Transcribed page contents:
________________________________________
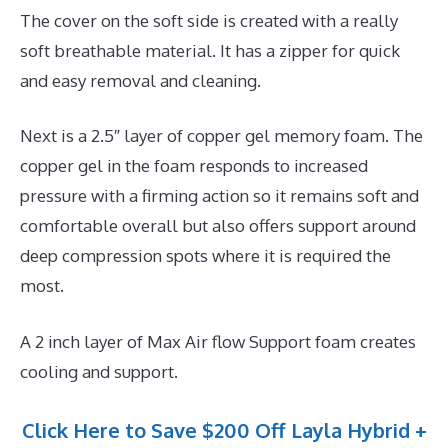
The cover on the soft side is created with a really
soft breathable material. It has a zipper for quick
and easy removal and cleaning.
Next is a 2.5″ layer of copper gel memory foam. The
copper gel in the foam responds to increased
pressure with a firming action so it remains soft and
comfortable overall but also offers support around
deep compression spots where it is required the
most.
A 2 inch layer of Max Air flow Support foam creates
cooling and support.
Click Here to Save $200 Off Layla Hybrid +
________________________________________
Problem to solve: Looking at the entries above, how many lines contain "copper"? State the number and nothing more.

Response to the task: 2